From the material below, copy each line that holds the word "Power".

▶ _Record set_

**********

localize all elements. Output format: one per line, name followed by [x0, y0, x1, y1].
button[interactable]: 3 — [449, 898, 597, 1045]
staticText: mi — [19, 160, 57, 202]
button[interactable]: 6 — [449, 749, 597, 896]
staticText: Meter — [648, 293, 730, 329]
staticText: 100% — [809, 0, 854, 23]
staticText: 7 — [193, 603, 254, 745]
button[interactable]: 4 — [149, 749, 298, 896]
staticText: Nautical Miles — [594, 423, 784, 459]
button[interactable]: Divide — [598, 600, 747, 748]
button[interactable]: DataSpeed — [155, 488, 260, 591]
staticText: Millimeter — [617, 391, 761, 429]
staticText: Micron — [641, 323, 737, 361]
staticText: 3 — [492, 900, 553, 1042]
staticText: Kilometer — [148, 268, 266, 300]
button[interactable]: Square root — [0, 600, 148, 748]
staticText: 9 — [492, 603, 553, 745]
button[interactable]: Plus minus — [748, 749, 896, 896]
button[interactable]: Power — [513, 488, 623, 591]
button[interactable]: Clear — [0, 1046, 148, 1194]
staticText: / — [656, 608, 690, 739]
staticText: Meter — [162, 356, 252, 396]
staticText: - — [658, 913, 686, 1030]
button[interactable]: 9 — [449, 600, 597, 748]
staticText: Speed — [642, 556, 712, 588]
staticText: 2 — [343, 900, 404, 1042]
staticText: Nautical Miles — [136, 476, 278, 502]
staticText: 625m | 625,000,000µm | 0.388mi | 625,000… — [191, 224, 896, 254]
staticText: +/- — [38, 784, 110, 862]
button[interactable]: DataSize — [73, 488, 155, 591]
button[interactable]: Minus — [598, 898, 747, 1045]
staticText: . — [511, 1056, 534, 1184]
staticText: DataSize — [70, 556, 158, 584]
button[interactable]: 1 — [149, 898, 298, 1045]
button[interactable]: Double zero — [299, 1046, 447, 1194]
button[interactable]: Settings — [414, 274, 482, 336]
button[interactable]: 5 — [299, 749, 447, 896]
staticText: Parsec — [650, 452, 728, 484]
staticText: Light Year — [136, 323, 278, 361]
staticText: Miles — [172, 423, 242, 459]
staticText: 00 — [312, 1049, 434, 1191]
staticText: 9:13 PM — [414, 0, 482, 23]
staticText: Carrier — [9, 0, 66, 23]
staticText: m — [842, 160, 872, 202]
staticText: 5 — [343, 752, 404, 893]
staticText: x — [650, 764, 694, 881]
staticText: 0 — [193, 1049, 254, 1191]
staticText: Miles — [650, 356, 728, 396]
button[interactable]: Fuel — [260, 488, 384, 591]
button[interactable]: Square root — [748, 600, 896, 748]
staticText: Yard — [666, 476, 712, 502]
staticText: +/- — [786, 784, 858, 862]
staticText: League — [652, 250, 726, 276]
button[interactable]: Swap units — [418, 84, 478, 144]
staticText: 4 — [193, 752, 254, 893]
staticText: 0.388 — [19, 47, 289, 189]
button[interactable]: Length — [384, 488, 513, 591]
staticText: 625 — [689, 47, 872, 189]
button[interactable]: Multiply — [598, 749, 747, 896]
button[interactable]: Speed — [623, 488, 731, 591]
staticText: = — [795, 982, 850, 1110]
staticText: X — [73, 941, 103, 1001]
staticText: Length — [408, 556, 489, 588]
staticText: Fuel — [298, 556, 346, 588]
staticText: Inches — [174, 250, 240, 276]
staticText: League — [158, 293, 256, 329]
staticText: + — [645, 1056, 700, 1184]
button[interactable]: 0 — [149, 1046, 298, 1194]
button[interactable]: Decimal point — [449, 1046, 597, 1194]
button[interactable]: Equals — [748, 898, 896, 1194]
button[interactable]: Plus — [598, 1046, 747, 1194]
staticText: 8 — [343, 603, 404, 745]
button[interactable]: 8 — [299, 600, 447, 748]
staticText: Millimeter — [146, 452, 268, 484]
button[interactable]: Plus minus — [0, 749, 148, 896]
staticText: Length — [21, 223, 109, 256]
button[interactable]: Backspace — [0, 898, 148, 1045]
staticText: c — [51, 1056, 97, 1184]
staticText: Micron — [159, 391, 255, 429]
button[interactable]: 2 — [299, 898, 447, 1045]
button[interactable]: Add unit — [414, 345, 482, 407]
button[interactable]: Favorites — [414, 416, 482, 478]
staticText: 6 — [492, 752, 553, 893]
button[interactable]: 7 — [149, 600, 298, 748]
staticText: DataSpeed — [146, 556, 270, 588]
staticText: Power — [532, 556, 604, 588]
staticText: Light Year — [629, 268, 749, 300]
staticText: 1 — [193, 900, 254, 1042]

**********

▶ _Result_
button[interactable]: Power — [513, 488, 623, 591]
staticText: Power — [532, 556, 604, 588]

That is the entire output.